» What needs to be done:
Please write out the records exactly.
[[ Information shown open ]]
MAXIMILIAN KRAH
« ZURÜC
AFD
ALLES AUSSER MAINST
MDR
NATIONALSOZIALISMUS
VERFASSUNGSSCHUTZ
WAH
[[ Information shown closed ]]
» Your solution:
MAXIMILIAN KRAH
« ZURÜC
AFD
ALLES AUSSER MAINST
MDR
NATIONALSOZIALISMUS
VERFASSUNGSSCHUTZ
WAH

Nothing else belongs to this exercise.